Nothing could be farther from the truth.

Hence her decision to let him go forth on this hazardous and potentially foolhardy venture—not because she’d been persuaded by his arguments, but to demonstrate her love and respect for both men. A terrible sacrifice on her part, trusting him to return safely on his own. Whether Allion recognized it or not, he was all she had left. Yet he was no good to her or the kingdom a broken man. Unless he could come to terms with his grief, he might as well be dead.

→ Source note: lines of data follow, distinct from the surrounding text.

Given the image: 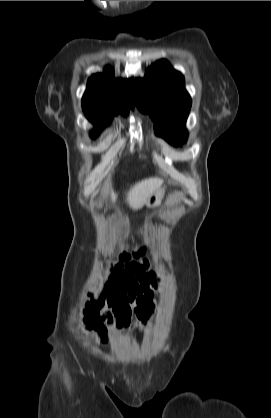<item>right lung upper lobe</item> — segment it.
<instances>
[{"mask_svg":"<svg viewBox=\"0 0 271 418\" xmlns=\"http://www.w3.org/2000/svg\"><path fill=\"white\" fill-rule=\"evenodd\" d=\"M136 89L133 79H115L110 70L95 74L88 80L87 90L82 98L86 113L112 117L117 112L128 113L135 106Z\"/></svg>","mask_w":271,"mask_h":418,"instance_id":"right-lung-upper-lobe-1","label":"right lung upper lobe"}]
</instances>
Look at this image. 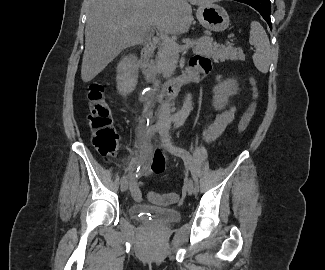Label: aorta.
Segmentation results:
<instances>
[{
  "label": "aorta",
  "instance_id": "obj_1",
  "mask_svg": "<svg viewBox=\"0 0 325 270\" xmlns=\"http://www.w3.org/2000/svg\"><path fill=\"white\" fill-rule=\"evenodd\" d=\"M191 109H192V101H191L190 95L188 94L185 97V100H184L181 110L177 113V117L181 120L186 119L188 117Z\"/></svg>",
  "mask_w": 325,
  "mask_h": 270
}]
</instances>
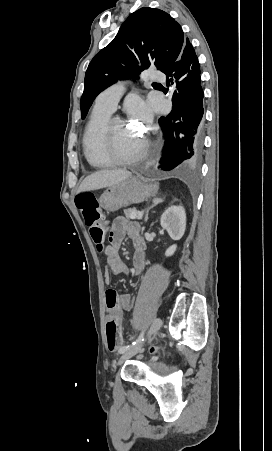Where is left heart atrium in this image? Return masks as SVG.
<instances>
[{
  "label": "left heart atrium",
  "instance_id": "obj_1",
  "mask_svg": "<svg viewBox=\"0 0 272 451\" xmlns=\"http://www.w3.org/2000/svg\"><path fill=\"white\" fill-rule=\"evenodd\" d=\"M128 111L132 118L142 124H150L151 113L148 105L143 101H137L128 105Z\"/></svg>",
  "mask_w": 272,
  "mask_h": 451
}]
</instances>
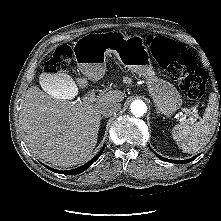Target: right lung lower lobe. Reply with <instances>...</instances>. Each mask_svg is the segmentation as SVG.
<instances>
[{
	"label": "right lung lower lobe",
	"mask_w": 221,
	"mask_h": 221,
	"mask_svg": "<svg viewBox=\"0 0 221 221\" xmlns=\"http://www.w3.org/2000/svg\"><path fill=\"white\" fill-rule=\"evenodd\" d=\"M105 147L102 148V150L98 153L97 156H95L93 159H91L89 162H87L86 164H84L83 166L81 167H78L76 169H72V170H65V171H62V170H57V169H53V168H50L48 166L45 165V167L55 173H60V174H67V175H75V174H79L83 171H85L87 168H89L98 158L99 156L103 153V150H104Z\"/></svg>",
	"instance_id": "obj_1"
}]
</instances>
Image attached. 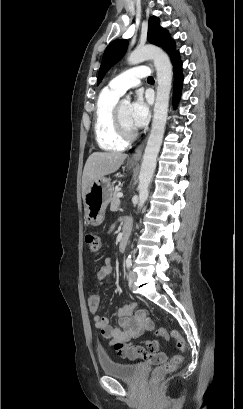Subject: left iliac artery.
Returning a JSON list of instances; mask_svg holds the SVG:
<instances>
[{"label": "left iliac artery", "instance_id": "44dca946", "mask_svg": "<svg viewBox=\"0 0 243 409\" xmlns=\"http://www.w3.org/2000/svg\"><path fill=\"white\" fill-rule=\"evenodd\" d=\"M125 263H126V267H127L128 269H130L131 266H132V260H131V258H130V257L127 258Z\"/></svg>", "mask_w": 243, "mask_h": 409}]
</instances>
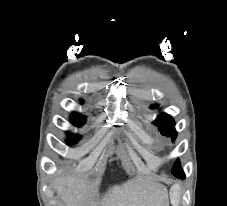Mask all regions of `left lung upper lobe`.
I'll use <instances>...</instances> for the list:
<instances>
[{"mask_svg":"<svg viewBox=\"0 0 227 206\" xmlns=\"http://www.w3.org/2000/svg\"><path fill=\"white\" fill-rule=\"evenodd\" d=\"M156 107V106H152ZM154 124L158 126L159 131L166 136H171L172 140L177 136V132L174 129L175 123L170 115L162 113L158 116V118L154 121ZM183 172L179 160H177L172 168V174L176 175L178 173Z\"/></svg>","mask_w":227,"mask_h":206,"instance_id":"1","label":"left lung upper lobe"}]
</instances>
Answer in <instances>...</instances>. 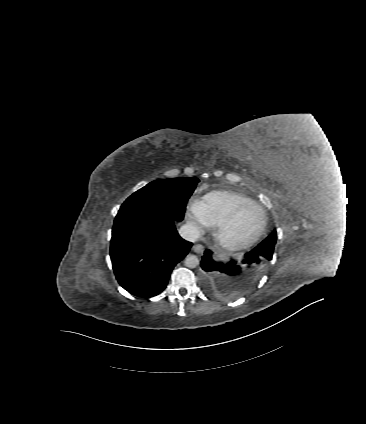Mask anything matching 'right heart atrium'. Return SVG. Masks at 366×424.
Here are the masks:
<instances>
[{
	"mask_svg": "<svg viewBox=\"0 0 366 424\" xmlns=\"http://www.w3.org/2000/svg\"><path fill=\"white\" fill-rule=\"evenodd\" d=\"M201 210V201L194 200L190 204L187 212V221L196 232H202L207 227V223L201 214Z\"/></svg>",
	"mask_w": 366,
	"mask_h": 424,
	"instance_id": "obj_1",
	"label": "right heart atrium"
}]
</instances>
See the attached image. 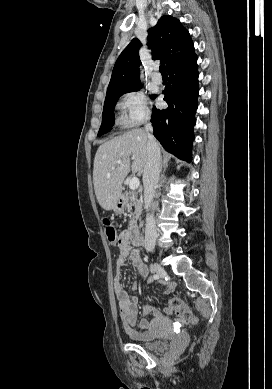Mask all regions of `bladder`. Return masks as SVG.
<instances>
[{"mask_svg":"<svg viewBox=\"0 0 272 389\" xmlns=\"http://www.w3.org/2000/svg\"><path fill=\"white\" fill-rule=\"evenodd\" d=\"M168 341L166 339L146 340L140 342L143 348L150 350H161L167 347Z\"/></svg>","mask_w":272,"mask_h":389,"instance_id":"obj_1","label":"bladder"}]
</instances>
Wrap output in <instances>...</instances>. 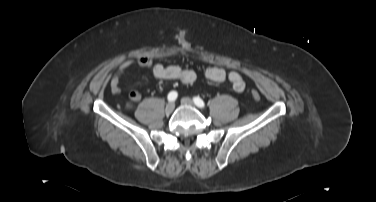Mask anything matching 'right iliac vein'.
<instances>
[{"label":"right iliac vein","mask_w":376,"mask_h":202,"mask_svg":"<svg viewBox=\"0 0 376 202\" xmlns=\"http://www.w3.org/2000/svg\"><path fill=\"white\" fill-rule=\"evenodd\" d=\"M175 108V104L173 102H169L165 107V113L167 115L171 114Z\"/></svg>","instance_id":"right-iliac-vein-1"}]
</instances>
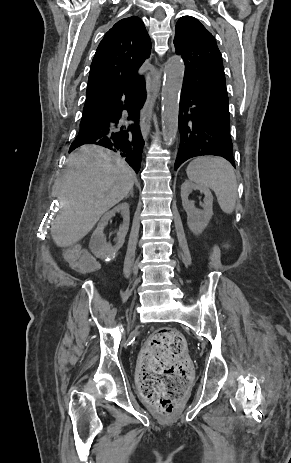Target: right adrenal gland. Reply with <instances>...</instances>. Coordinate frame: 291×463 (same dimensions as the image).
Returning a JSON list of instances; mask_svg holds the SVG:
<instances>
[{
    "label": "right adrenal gland",
    "mask_w": 291,
    "mask_h": 463,
    "mask_svg": "<svg viewBox=\"0 0 291 463\" xmlns=\"http://www.w3.org/2000/svg\"><path fill=\"white\" fill-rule=\"evenodd\" d=\"M129 195H131L132 197L134 196V194H133V188L131 189L130 193L126 196V198L129 197Z\"/></svg>",
    "instance_id": "obj_1"
}]
</instances>
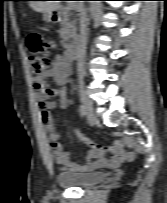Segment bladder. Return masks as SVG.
<instances>
[{
	"label": "bladder",
	"mask_w": 167,
	"mask_h": 203,
	"mask_svg": "<svg viewBox=\"0 0 167 203\" xmlns=\"http://www.w3.org/2000/svg\"><path fill=\"white\" fill-rule=\"evenodd\" d=\"M107 174L100 171L90 172H61L56 175V181L63 187L90 186L105 181Z\"/></svg>",
	"instance_id": "obj_1"
}]
</instances>
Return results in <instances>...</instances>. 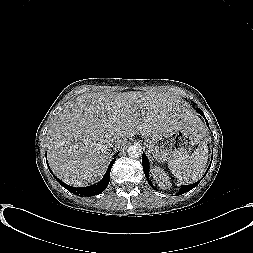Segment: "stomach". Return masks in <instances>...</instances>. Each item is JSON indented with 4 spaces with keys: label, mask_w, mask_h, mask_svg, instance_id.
<instances>
[{
    "label": "stomach",
    "mask_w": 253,
    "mask_h": 253,
    "mask_svg": "<svg viewBox=\"0 0 253 253\" xmlns=\"http://www.w3.org/2000/svg\"><path fill=\"white\" fill-rule=\"evenodd\" d=\"M144 137L150 153L158 162L185 156L203 138L201 132L192 131L187 126Z\"/></svg>",
    "instance_id": "0dacf381"
}]
</instances>
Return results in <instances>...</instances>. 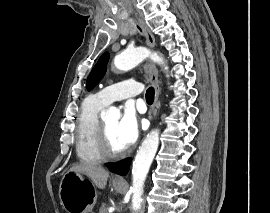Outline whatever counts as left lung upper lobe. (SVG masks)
<instances>
[{"label": "left lung upper lobe", "instance_id": "obj_1", "mask_svg": "<svg viewBox=\"0 0 270 213\" xmlns=\"http://www.w3.org/2000/svg\"><path fill=\"white\" fill-rule=\"evenodd\" d=\"M109 60V53H104L98 60V63L94 66L93 70L91 71L88 79L86 87L88 90L93 89L98 82L103 78L106 72V65Z\"/></svg>", "mask_w": 270, "mask_h": 213}]
</instances>
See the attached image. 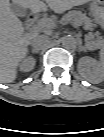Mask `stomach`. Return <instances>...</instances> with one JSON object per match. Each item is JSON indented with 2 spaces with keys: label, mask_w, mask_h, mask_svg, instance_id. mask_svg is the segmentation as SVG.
<instances>
[{
  "label": "stomach",
  "mask_w": 104,
  "mask_h": 137,
  "mask_svg": "<svg viewBox=\"0 0 104 137\" xmlns=\"http://www.w3.org/2000/svg\"><path fill=\"white\" fill-rule=\"evenodd\" d=\"M102 4L103 2L101 0H93V2L91 3V12L95 18H99L102 16Z\"/></svg>",
  "instance_id": "obj_1"
}]
</instances>
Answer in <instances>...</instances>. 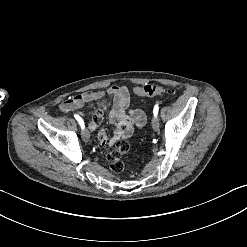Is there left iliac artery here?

The stars blurred as tears came to her eyes, but she gripped the stone balustrade and blinked them away. Though it had pained her to say it, she’d meant what she had said about burying either his guilt or himself along with his friend. For there was still much to be done. They knew not the whole of her father’s Illysp-driven plan, nor quite how to combat it. They could not even be certain of what things he had told them were true, and which were
lies. This war was bigger than Allion and Marisha, more important than their personal quest for love and happiness. No matter what became of his feelings for her, the hunter, as a keystone soldier in the conflict to come, could not go around carrying such anchors as he now bore.

Without quite meaning to, Marisha drew forth the Pendant of Asahiel from where it hid against her breast. Clutching the gleaming heartstone, she lifted her gaze to the heavens and prayed once more for Allion’s safety, asking that this act of laying his friend to rest be enough to heal his wounds and bring him peace—and, should it please the Ceilhigh, that they be given a chance to find the joy they deserved, when the time was right.